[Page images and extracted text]

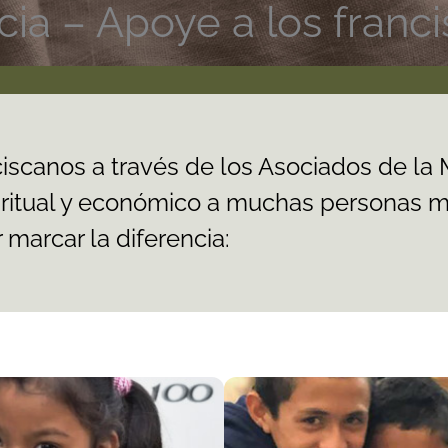
cia – Apoye a los franc
ciscanos a través de los Asociados de la
iritual y económico a muchas personas m
marcar la diferencia:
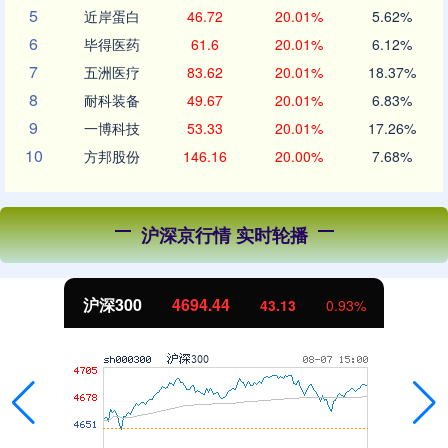
5
近岸蛋白
46.72
20.01%
5.62%
6
毕得医药
61.6
20.01%
6.12%
7
五洲医疗
83.62
20.01%
18.37%
8
耐科装备
49.67
20.01%
6.83%
9
一博科技
53.33
20.01%
17.26%
10
方邦股份
146.16
20.00%
7.68%
沪深京行情 实时轮播
沪深300
4694.44
43.13
0.93%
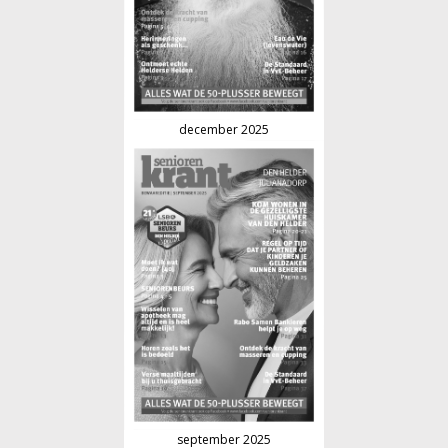
december 2025
september 2025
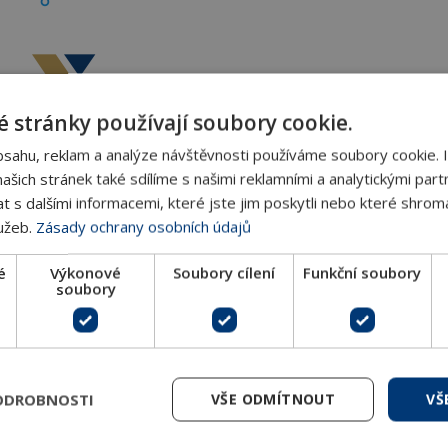
Ventily s drážkovým spojem
 stránky používají soubory cookie.
bsahu, reklam a analýze návštěvnosti používáme soubory cookie. 
šich stránek také sdílíme s našimi reklamními a analytickými partn
s dalšími informacemi, které jste jim poskytli nebo které shromá
lužeb.
Zásady ochrany osobních údajů
é
Výkonové
Soubory cílení
Funkční soubory
soubory
ODROBNOSTI
VŠE ODMÍTNOUT
VŠ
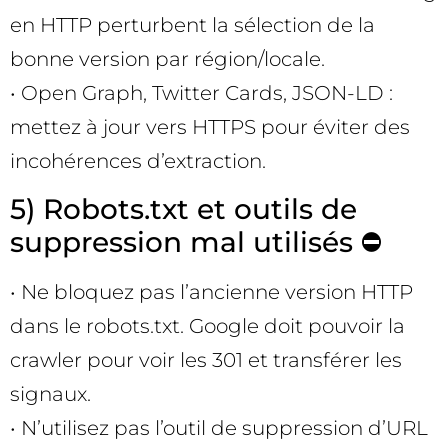
en HTTP perturbent la sélection de la
bonne version par région/locale.
• Open Graph, Twitter Cards, JSON-LD :
mettez à jour vers HTTPS pour éviter des
incohérences d’extraction.
5) Robots.txt et outils de
suppression mal utilisés ⛔
• Ne bloquez pas l’ancienne version HTTP
dans le robots.txt. Google doit pouvoir la
crawler pour voir les 301 et transférer les
signaux.
• N’utilisez pas l’outil de suppression d’URL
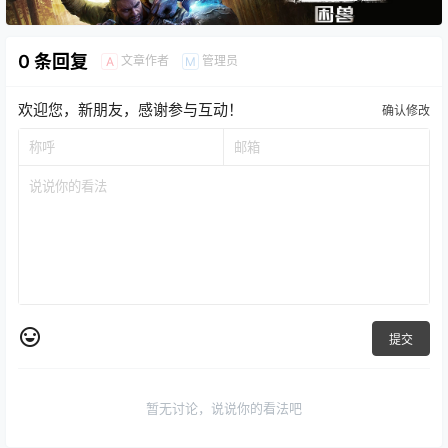
0 条回复
文章作者
管理员
A
M
欢迎您，新朋友，感谢参与互动！
确认修改
提交
暂无讨论，说说你的看法吧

▸ **ACTION ITEM**
With the pictures omitted, the entries are to be transcribed in full, exactly as they appear.

▸ **RESULT FOR THIS TASK**
cia – Apoye a los franc
ciscanos a través de los Asociados de la
iritual y económico a muchas personas m
marcar la diferencia:
5
近岸蛋白
46.72
20.01%
5.62%
6
毕得医药
61.6
20.01%
6.12%
7
五洲医疗
83.62
20.01%
18.37%
8
耐科装备
49.67
20.01%
6.83%
9
一博科技
53.33
20.01%
17.26%
10
方邦股份
146.16
20.00%
7.68%
沪深京行情 实时轮播
沪深300
4694.44
43.13
0.93%
december 2025
september 2025
Ventily s drážkovým spojem
 stránky používají soubory cookie.
bsahu, reklam a analýze návštěvnosti používáme soubory cookie. 
šich stránek také sdílíme s našimi reklamními a analytickými partn
s dalšími informacemi, které jste jim poskytli nebo které shromá
lužeb.
Zásady ochrany osobních údajů
é
Výkonové
Soubory cílení
Funkční soubory
soubory
ODROBNOSTI
VŠE ODMÍTNOUT
VŠ
en HTTP perturbent la sélection de la
bonne version par région/locale.
• Open Graph, Twitter Cards, JSON-LD :
mettez à jour vers HTTPS pour éviter des
incohérences d’extraction.
5) Robots.txt et outils de
suppression mal utilisés ⛔
• Ne bloquez pas l’ancienne version HTTP
dans le robots.txt. Google doit pouvoir la
crawler pour voir les 301 et transférer les
signaux.
• N’utilisez pas l’outil de suppression d’URL
0 条回复
文章作者
管理员
A
M
欢迎您，新朋友，感谢参与互动！
确认修改
提交
暂无讨论，说说你的看法吧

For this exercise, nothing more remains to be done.